Why it matters: Committee members said the current GA approach has not produced stable housing outcomes and that tens of millions are spent annually on hotel rooms without reversing rising homelessness. Proponents argued that a coordinated continuum would produce clearer prioritization, accountability and better access to evidence‑based programs.

Debate and concerns: Several members asked for concrete language and details. Speaker 6 said they would not support any transition that increased the number of unsheltered people and stated a fiduciary and ethical limit: "I am not sending a Vermonter to their death," demanding a clear plan that preserves a baseline shelter capacity during any phase‑out. Members pressed for (1) explicit transition timelines; (2) defined spending "buckets" so the legislature can specify how much funding goes to prevention, emergency shelter and rehousing; (3) municipal grant strategies to ensure rural access; and (4) clarity on who designates case managers and how HMIS participation would be required for community partners.

Capacity questions: The committee discussed statewide capacity and shortfalls. Speaker 1 said the state currently has about 649 shelter beds and that winter hotel usage fluctuates roughly between 1,214 and 1,500 placements, while Speaker 3 cited an estimate of roughly 4,500 people experiencing homelessness—figures members said underscore a substantial gap between need and current shelter capacity.

Implementation mechanics: The proposal described requiring Agency of Human Services grant recipients and designated service agencies to participate in HMIS for prioritization and tracking; establishing case management and navigation services for people in motels; and braiding federal and state funding and performance‑based contracting. Proponents see this as a way to improve follow‑up after people exit shelter and reduce returns to homelessness.

Equity and standards: Speaker 7 emphasized civil‑rights compliance and data transparency, referencing HUD definitions and citing compliance with the Fair Housing Act, ADA and Title VI as guiding principles for eligibility and prioritization.

Next steps: Speaker 1 said staff (Katie and committee staff) will draft bill language if the committee backs the concept and that the committee will review budget details with GCF and DCF at a follow‑up meeting to identify carry‑forward and FY26 funds and to define how appropriations would be structured across the continuum. No formal motion or vote was recorded during this discussion.

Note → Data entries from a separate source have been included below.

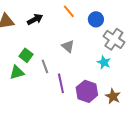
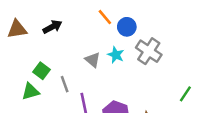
orange line: (69, 11) -> (105, 17), moved
cyan star: (104, 62) -> (116, 55), moved

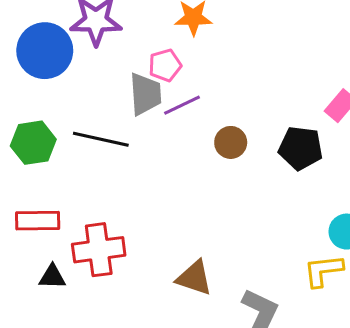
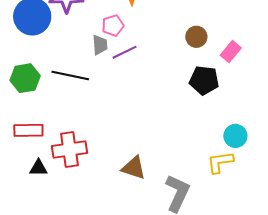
gray trapezoid: (145, 94) -> (100, 45), size x0.7
brown circle: (231, 142) -> (196, 37), moved

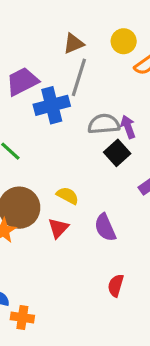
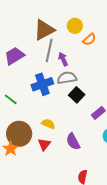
brown triangle: (74, 44) -> (44, 30), size x1.6
blue cross: (52, 105) -> (42, 84), moved
purple arrow: (128, 127) -> (63, 59), moved

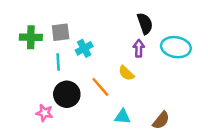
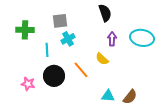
black semicircle: (145, 24) -> (105, 13), moved
gray square: (61, 32) -> (60, 21), moved
pink star: (44, 113) -> (28, 84), moved
cyan triangle: (123, 117) -> (108, 96), moved

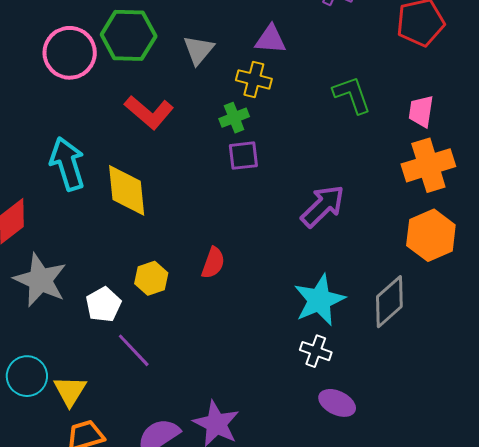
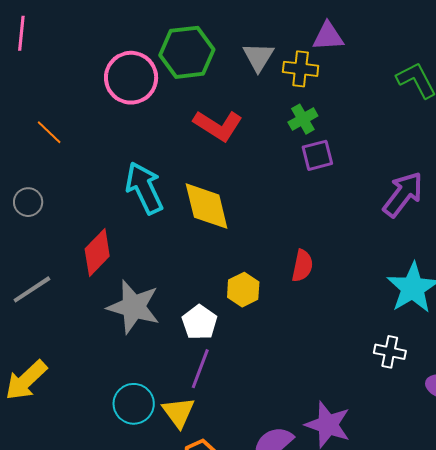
yellow cross: (254, 79) -> (301, 69), moved
purple line: (134, 350) -> (200, 369), moved, turned 72
white cross: (316, 351) -> (390, 352), moved

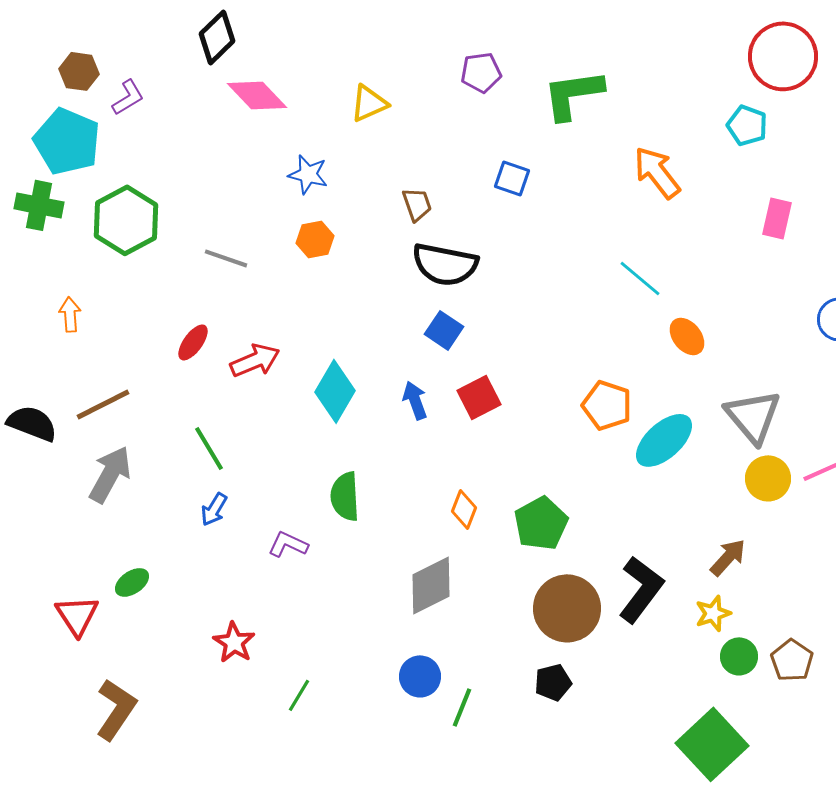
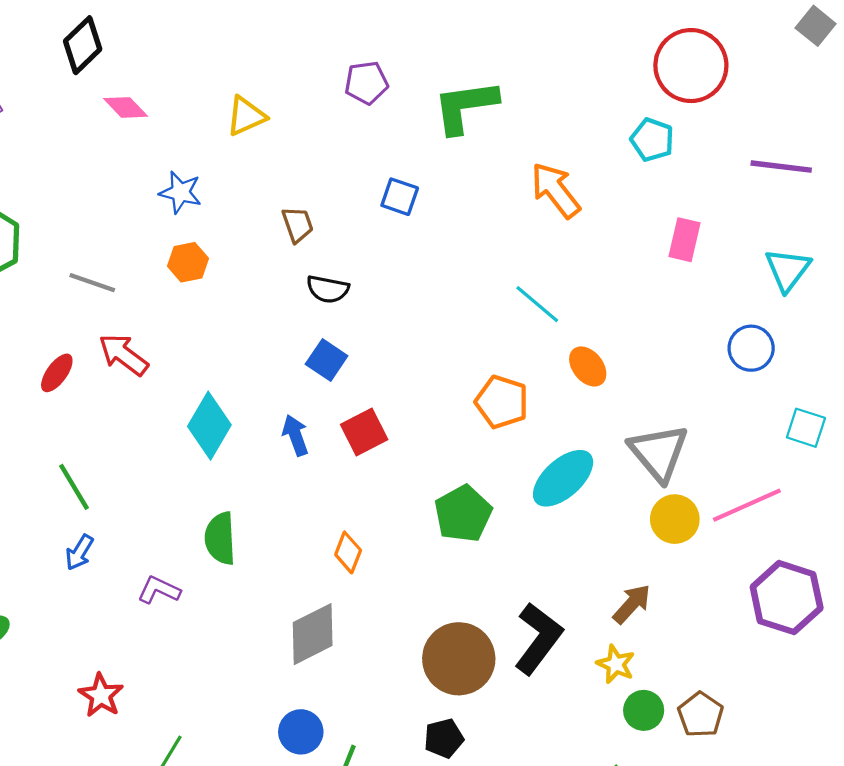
pink diamond: (257, 95) -> (126, 107), size x0.7
black semicircle: (445, 264) -> (328, 289), size x0.6
red arrow: (255, 360) -> (123, 355), moved, turned -120
orange pentagon: (607, 405) -> (502, 402), moved
green pentagon: (541, 523) -> (463, 514), moved
yellow star: (713, 613) -> (616, 664), turned -30

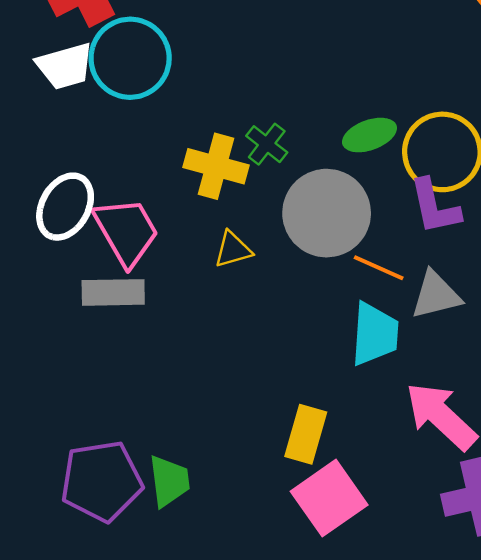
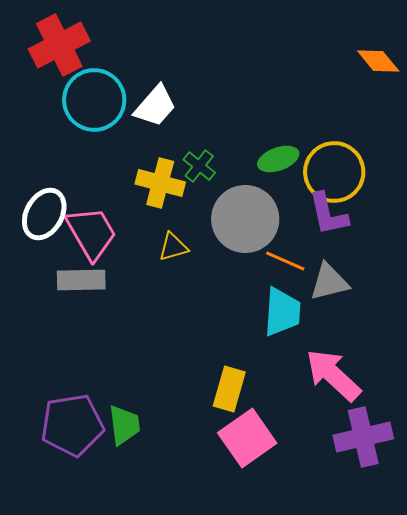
white trapezoid: (65, 66) -> (155, 106), moved, turned -33

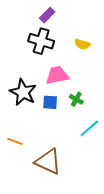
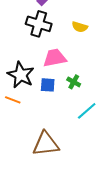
orange line: (15, 141) -> (13, 100), moved
brown triangle: (48, 161) -> (46, 144), turned -32

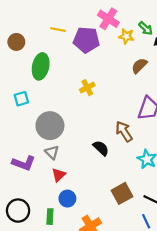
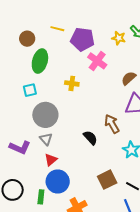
pink cross: (108, 19) -> (97, 61), moved
brown circle: (16, 42) -> (27, 39), moved
brown semicircle: (139, 66) -> (129, 78), moved
yellow cross: (87, 88) -> (72, 83), moved, turned 32
cyan square: (21, 99) -> (30, 90), moved
blue circle: (67, 199) -> (58, 181), size x1.5

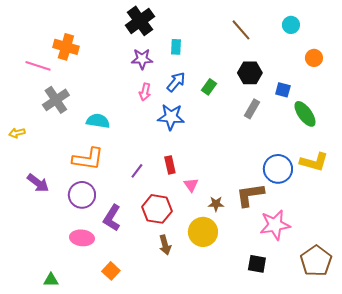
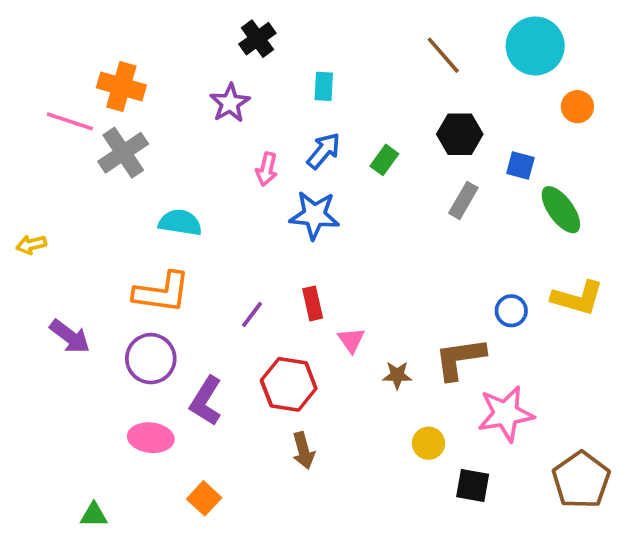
black cross: (140, 21) -> (257, 39), size x0.7
cyan circle: (291, 25) -> (535, 46), size x1.8
purple star: (142, 59) -> (230, 103), moved, turned -30
gray cross: (56, 100) -> (123, 153), moved
blue circle: (278, 169) -> (511, 311), size x0.6
yellow circle: (203, 232) -> (428, 443), moved, size x0.6

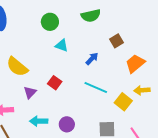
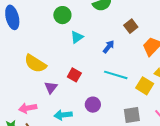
cyan triangle: (62, 45) -> (77, 37), turned -48
purple circle: (67, 124) -> (93, 105), moved

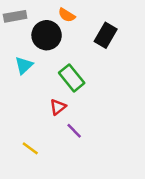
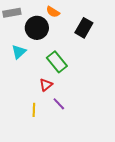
yellow line: (30, 148) -> (34, 110), moved, turned 56

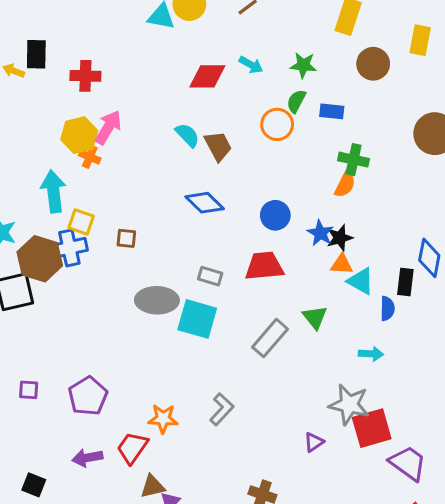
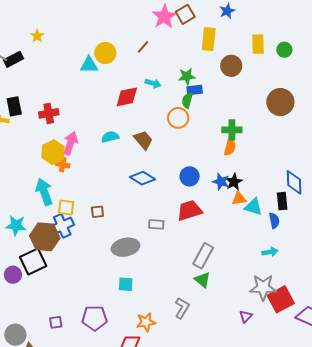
blue rectangle: (332, 111) -> (195, 90), moved
cyan semicircle: (187, 135) -> (110, 137), moved, turned -48
green triangle: (315, 317) -> (203, 280), moved
cyan square: (197, 319) -> (126, 284), moved, size x0.6
purple pentagon: (88, 396) -> (95, 318), turned -30

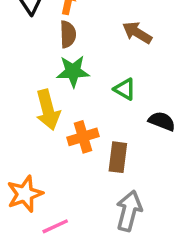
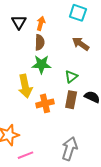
green triangle: (125, 89) -> (71, 77), turned 48
brown rectangle: (118, 157) -> (71, 100), moved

What remains unresolved: Committee members did not adopt statutory language at the meeting; key outstanding issues include the timeline and guardrails for transition from GA hotel placements, precise budget allocations for each continuum bucket, assurances that no one will be left unsheltered during the phase‑out, and the operational details for expanding HMIS participation across municipal and nonprofit partners.

The committee scheduled follow‑up budget review and drafting work and paused further formal action until members see proposed language and fiscal details.